Est-il conforme à la loi qu'une procédure de référer dure des années ?
Est-il toujours conforme à la loi qu'une procédure abrégé soit traitée comme une procédure ordinaire ?
Est-il conforme à la loi que les procédures de flagrance soient traités comme des procédures ordinaires ?
Est-il conforme à la loi Mesdames et Messieurs que les dossiers relatifs à l'état des personnes et au succession malgré leur sensibilité demeurent sans réponse de la justice pendant plusieurs mois voir plusieurs années?
Qu'est-ce qui explique la durée excessivement longue des procédures collectives d'apurement du passif ?
Pourquoi le faible taux d'exécution des peines d'amendes ?
Comment expliquer les lenteurs observés dans la mise à disposition des copies et exposition de jugement au parti?
Comment comprendre la disparition des dossiers et l'absence de leurs traces dans les registres institués par la loi ?
Est-il normal que des jugements soient rendus à l'insu des partis pour leurs priver de voies de recours prévues par la loi ?
Est-il normal qu'une procédure puisse obtenir d'une même juridiction pour un même motif un nombre de renvois qui couvre une année judiciaire ?
Est-il conforme à la loi que des recours formés ne soient pas transmis à la juridiction compétente plusieurs mois voire des années plus tard ?
Est-il conforme à la loi que les délibérés ne soit pas vidés aux dates indiquées aux partis ni même prorogés ?
Est-il conforme à la loi que les décisions prises en cours de délibéré soit altérés unilatéralement par un membre du collège délibérant ?
Est-il encore conforme à la loi que le nom d'un magistrat qui n'a pas assisté au début et à la délibération puisse figurer sur le jugement ?
Est-il conforme à la loi est-il normal que les magistrats du siège puissent à l'insu de leurs collègues se rendre dans des commissariats ou brigades de gendarmerie pour poser des actes de trafic d'influence ?
" a-t-il interrogé, en insistant sur la nécessité de réparer ces dysfonctionnements.
"La justice est faite par et pour les équilibres"
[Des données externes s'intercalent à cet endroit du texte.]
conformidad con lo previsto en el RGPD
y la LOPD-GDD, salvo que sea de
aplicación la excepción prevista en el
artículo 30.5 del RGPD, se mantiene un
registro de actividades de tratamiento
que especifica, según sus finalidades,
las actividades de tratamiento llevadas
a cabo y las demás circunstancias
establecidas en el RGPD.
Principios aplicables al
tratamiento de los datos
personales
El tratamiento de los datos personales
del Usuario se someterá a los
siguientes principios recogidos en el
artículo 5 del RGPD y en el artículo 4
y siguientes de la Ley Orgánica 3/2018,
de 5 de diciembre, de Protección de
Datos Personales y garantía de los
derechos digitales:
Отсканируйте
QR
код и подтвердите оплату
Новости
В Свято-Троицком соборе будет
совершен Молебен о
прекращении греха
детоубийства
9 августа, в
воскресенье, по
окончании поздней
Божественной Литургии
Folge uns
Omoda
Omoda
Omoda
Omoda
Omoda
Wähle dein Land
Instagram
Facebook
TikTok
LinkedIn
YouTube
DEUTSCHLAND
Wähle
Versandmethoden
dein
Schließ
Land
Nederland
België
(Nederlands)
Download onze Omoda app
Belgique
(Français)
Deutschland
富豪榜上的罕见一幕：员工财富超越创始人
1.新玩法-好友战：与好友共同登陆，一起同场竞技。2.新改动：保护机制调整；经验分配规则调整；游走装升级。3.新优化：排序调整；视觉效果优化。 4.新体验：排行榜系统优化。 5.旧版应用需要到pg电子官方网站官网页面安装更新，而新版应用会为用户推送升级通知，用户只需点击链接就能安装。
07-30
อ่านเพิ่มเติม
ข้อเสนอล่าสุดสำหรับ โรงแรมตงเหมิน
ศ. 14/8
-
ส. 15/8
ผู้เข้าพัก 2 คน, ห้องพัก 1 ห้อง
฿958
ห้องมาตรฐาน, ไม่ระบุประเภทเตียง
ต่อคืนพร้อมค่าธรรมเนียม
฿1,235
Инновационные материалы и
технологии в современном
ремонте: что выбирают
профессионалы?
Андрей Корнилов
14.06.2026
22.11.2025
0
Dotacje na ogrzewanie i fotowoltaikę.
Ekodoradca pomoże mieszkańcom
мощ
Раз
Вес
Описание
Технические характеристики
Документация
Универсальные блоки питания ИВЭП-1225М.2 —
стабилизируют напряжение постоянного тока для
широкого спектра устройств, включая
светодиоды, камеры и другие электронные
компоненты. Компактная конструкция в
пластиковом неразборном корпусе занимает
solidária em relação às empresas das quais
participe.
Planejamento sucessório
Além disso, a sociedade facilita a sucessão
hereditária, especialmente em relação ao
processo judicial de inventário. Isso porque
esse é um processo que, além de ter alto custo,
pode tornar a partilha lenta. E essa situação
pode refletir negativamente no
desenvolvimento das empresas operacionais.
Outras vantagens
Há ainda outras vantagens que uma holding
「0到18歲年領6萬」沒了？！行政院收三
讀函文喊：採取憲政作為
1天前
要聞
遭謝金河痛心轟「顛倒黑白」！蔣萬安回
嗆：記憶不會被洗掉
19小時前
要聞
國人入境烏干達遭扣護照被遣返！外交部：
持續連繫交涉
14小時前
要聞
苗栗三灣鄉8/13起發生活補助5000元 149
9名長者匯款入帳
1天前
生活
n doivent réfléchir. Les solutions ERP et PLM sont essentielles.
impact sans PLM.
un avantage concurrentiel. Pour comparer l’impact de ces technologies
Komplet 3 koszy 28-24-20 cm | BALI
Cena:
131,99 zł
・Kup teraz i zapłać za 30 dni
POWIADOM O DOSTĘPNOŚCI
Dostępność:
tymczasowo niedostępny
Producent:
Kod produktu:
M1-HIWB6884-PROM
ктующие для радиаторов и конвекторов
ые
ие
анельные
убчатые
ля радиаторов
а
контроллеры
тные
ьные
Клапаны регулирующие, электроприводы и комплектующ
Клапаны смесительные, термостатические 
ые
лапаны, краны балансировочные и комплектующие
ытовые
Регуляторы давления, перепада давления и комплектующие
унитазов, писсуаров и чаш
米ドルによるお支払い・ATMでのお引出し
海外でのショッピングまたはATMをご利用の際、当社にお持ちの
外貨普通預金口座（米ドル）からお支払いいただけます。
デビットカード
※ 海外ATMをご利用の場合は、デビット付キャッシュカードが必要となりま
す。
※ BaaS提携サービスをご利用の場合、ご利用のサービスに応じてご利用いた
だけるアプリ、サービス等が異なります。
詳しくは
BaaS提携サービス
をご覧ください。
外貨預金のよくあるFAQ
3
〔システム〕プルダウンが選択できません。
a poursuivi Paul Marie Gondjout. Il a souligné l’importance de maintenir une séparation claire des pouvoirs au sein de l’appareil judiciaire. Cette indépendance, consacrée par la nouvelle Constitution gabonaise du 19 décembre 2024, doit permettre une meilleure administration de la justice tout en respectant la loi.
Cependant, le ministre a reconnu que malgré les réformes légales, la mise en œuvre reste insuffisante.
"Les mots qui minent la justice relèvent de plusieurs problématiques"
a-t-il précisé. Il a mentionné les enjeux aussi divers que la condition des personnels judiciaires, le cadre de travail et la formation des agents.
Face à cette situation, le ministre a insisté sur la nécessité d’agir de manière concertée.
"La réponse des pouvoirs publics à ces problématiques ne saurait ni être instantanément complète ni être indéfiniment reportée"
a-t-il affirmé.
Il a appelé à une approche méthodique pour résoudre ces maux. Dans cette optique, des efforts importants sont en cours, notamment dans le domaine des infrastructures judiciaires, avec la construction de nouveaux tribunaux et la réhabilitation des infrastructures existantes.
"Il est inacceptable de rester insensible face à cette triste réalité", a conclu le ministre, appelant chaque acteur du système judiciaire à prendre ses responsabilités pour garantir l’efficacité et la transparence des services judiciaires. Ce discours met en lumière la volonté des autorités gabonaises de restaurer la confiance du public dans la justice, en mettant l'accent sur la lutte contre la corruption et les pratiques déviantes.